Le gouvernement envisage d’utiliser la loi d’urgence agricole pour assouplir les règles encadrant les élevages intensifs, justifiant cette mesure par la nécessité de renforcer la souveraineté alimentaire. Selon Reporterre, ce nouveau cadre juridique ne serait plus établi par le Parlement, mais directement par les ministères concernés.

Cette annonce s’inscrit dans le prolongement du discours d’inauguration de la ministre de l’Agriculture, Annie Genevard, prononcé le 23 février 2026 lors du salon de l’Agriculture à Paris. Interrogée sur la compétitivité du secteur, elle avait alors soulevé la question de la « taille critique des fermes », suggérant implicitement la nécessité de revoir les normes en vigueur pour les exploitations les plus importantes.

Ce qu'il faut retenir

  • Le gouvernement souhaite déréguler les élevages intensifs via une loi d’urgence agricole, sans passer par le Parlement.
  • Cette décision s’appuie sur des déclarations de la ministre Annie Genevard lors du salon de l’Agriculture, le 23 février 2026.
  • Le nouveau cadre juridique serait fixé directement par les ministères, et non par les élus.
  • La souveraineté alimentaire est avancée comme justification principale de cette mesure.
  • La question de la « taille critique des fermes » a été évoquée publiquement par la ministre.

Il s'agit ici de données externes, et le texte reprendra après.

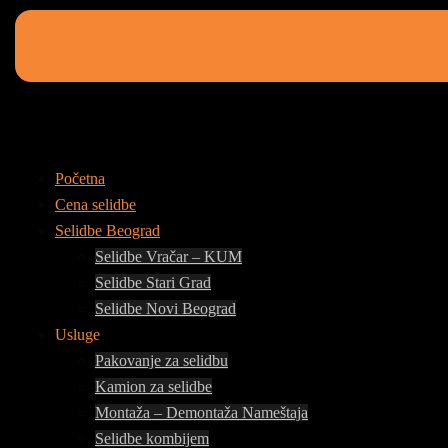
Početna
Cena selidbe
Selidbe Beograd
Selidbe Vračar – KUM
Selidbe Stari Grad
Selidbe Novi Beograd
Usluge
Pakovanje za selidbu
Kamion za selidbe
Montaža – Demontaža Nameštaja
Selidbe kombijem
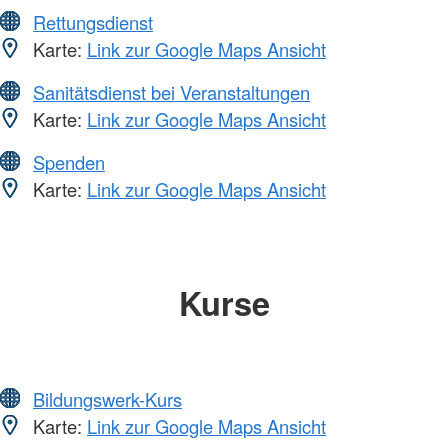
Rettungsdienst
Karte:
Link zur Google Maps Ansicht
Sanitätsdienst bei Veranstaltungen
Karte:
Link zur Google Maps Ansicht
Spenden
Karte:
Link zur Google Maps Ansicht
Kurse
Bildungswerk-Kurs
Karte:
Link zur Google Maps Ansicht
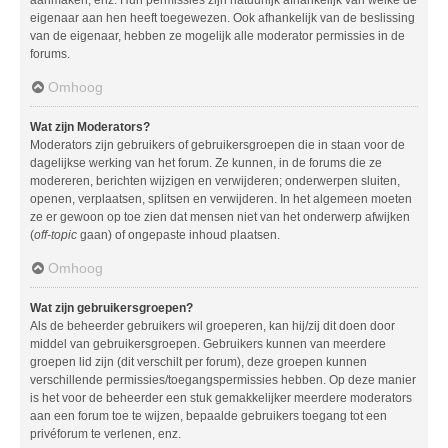
aanmaken, enz. Hun permissies zijn natuurlijk afhankelijk van welke de
eigenaar aan hen heeft toegewezen. Ook afhankelijk van de beslissing
van de eigenaar, hebben ze mogelijk alle moderator permissies in de
forums.
Omhoog
Wat zijn Moderators?
Moderators zijn gebruikers of gebruikersgroepen die in staan voor de
dagelijkse werking van het forum. Ze kunnen, in de forums die ze
modereren, berichten wijzigen en verwijderen; onderwerpen sluiten,
openen, verplaatsen, splitsen en verwijderen. In het algemeen moeten
ze er gewoon op toe zien dat mensen niet van het onderwerp afwijken
(
off-topic
gaan) of ongepaste inhoud plaatsen.
Omhoog
Wat zijn gebruikersgroepen?
Als de beheerder gebruikers wil groeperen, kan hij/zij dit doen door
middel van gebruikersgroepen. Gebruikers kunnen van meerdere
groepen lid zijn (dit verschilt per forum), deze groepen kunnen
verschillende permissies/toegangspermissies hebben. Op deze manier
is het voor de beheerder een stuk gemakkelijker meerdere moderators
aan een forum toe te wijzen, bepaalde gebruikers toegang tot een
privéforum te verlenen, enz.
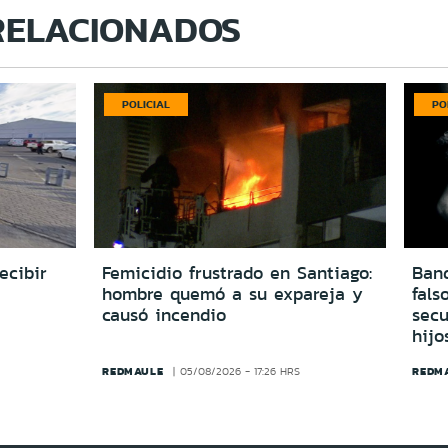
RELACIONADOS
POLICIAL
PO
ecibir
Femicidio frustrado en Santiago:
Ban
hombre quemó a su expareja y
fals
causó incendio
secu
hijo
REDMAULE
REDM
05/08/2026 - 17:26 HRS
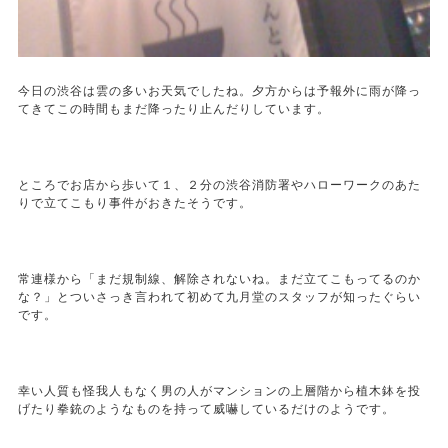
今日の渋谷は雲の多いお天気でしたね。夕方からは予報外に雨が降っ
てきてこの時間もまだ降ったり止んだりしています。
ところでお店から歩いて１、２分の渋谷消防署やハローワークのあた
りで立てこもり事件がおきたそうです。
常連様から「まだ規制線、解除されないね。まだ立てこもってるのか
な？」とついさっき言われて初めて九月堂のスタッフが知ったぐらい
です。
幸い人質も怪我人もなく男の人がマンションの上層階から植木鉢を投
げたり拳銃のようなものを持って威嚇しているだけのようです。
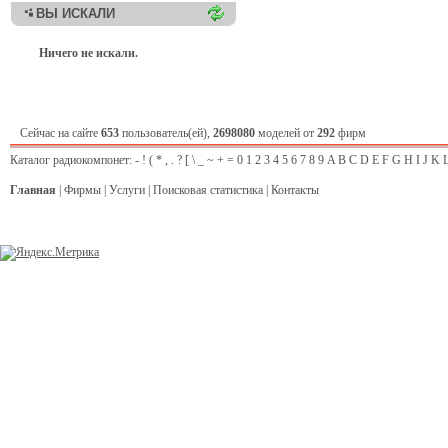
ВЫ ИСКАЛИ
Ничего не искали.
Сейчас на сайте
653
пользователь(ей),
2698080
моделей от
292
фирм
Каталог радиокомпонет:
-
!
(
*
,
.
?
[
\
_
~
+
=
0
1
2
3
4
5
6
7
8
9
A
B
C
D
E
F
G
H
I
J
K
Главная
|
Фирмы
|
Услуги
|
Поисковая статистика
|
Контакты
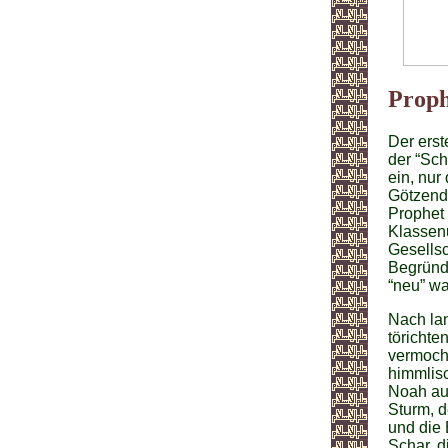
Proph
Der erst
der “Sch
ein, nur
Götzendi
Prophet 
Klassenu
Gesellsc
Begründ
“neu” wa
Nach lan
törichte
vermoch
himmlisc
Noah auc
Sturm, d
und die 
Schar, d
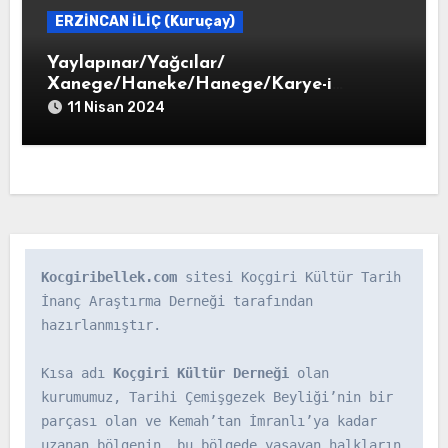
ERZİNCAN İLİÇ (Kuruçay)
Yaylapınar/Yağcılar/
Xanege/Haneke/Hanege/Karye-i
Haneke
11 Nisan 2024
Kocgiribellek.com
 sitesi Koçgiri Kültür Tarih 
İnanç Araştırma Derneği tarafından 
hazırlanmıştır.

Kısa adı 
Koçgiri Kültür Derneği
 olan 
kurumumuz, Tarihi Çemişgezek Beyliği’nin bir 
parçası olan ve Kemah’tan İmranlı’ya kadar 
uzanan bölgenin, bu bölgede yaşayan halkların 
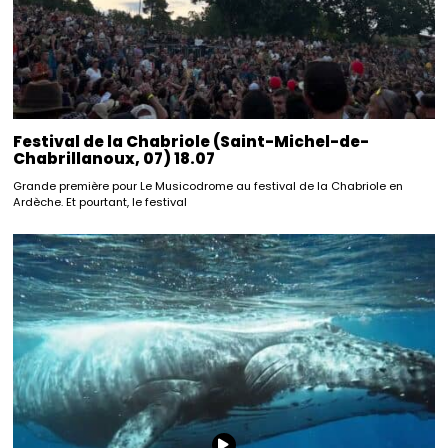
Festival de la Chabriole (Saint-Michel-de-
Chabrillanoux, 07) 18.07
Grande première pour Le Musicodrome au festival de la Chabriole en
Ardèche. Et pourtant, le festival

Une loi présentée comme un levier de compétitivité

Lors de son intervention au salon de l’Agriculture, Annie Genevard a ouvert la voie à une refonte des règles encadrant les élevages. Sous couvert de compétitivité, elle a pointé du doigt les contraintes administratives pesant sur les exploitations, suggérant que leur taille pourrait jouer un rôle clé dans leur viabilité économique.

« Au titre de la compétitivité, ne faut-il pas se poser la question de la taille critique [des fermes] ? » avait-elle lancé, sans pour autant préciser quelles modifications concrètes étaient envisagées. Ses propos, rapportés par Reporterre, laissent entrevoir une volonté de flexibiliser les normes environnementales et sanitaires pour les élevages les plus importants.

Une souveraineté alimentaire invoquée pour justifier l’assouplissement

Le gouvernement avance l’argument de la souveraineté alimentaire pour défendre ce projet. Dans un contexte marqué par les tensions géopolitiques et les fluctuations des approvisionnements, Paris cherche à garantir la résilience de son secteur agricole. Or, selon des observateurs, la dérégulation des élevages intensifs pourrait permettre d’augmenter rapidement les volumes de production.

Pourtant, cette approche suscite des interrogations parmi les associations écologistes et certains élus, qui y voient un risque de relâchement des standards environnementaux et sanitaires. Reporterre souligne que les contours exacts de cette future réglementation restent flous, les ministères n’ayant pas encore détaillé leurs propositions.

Quels pourraient être les impacts concrets ?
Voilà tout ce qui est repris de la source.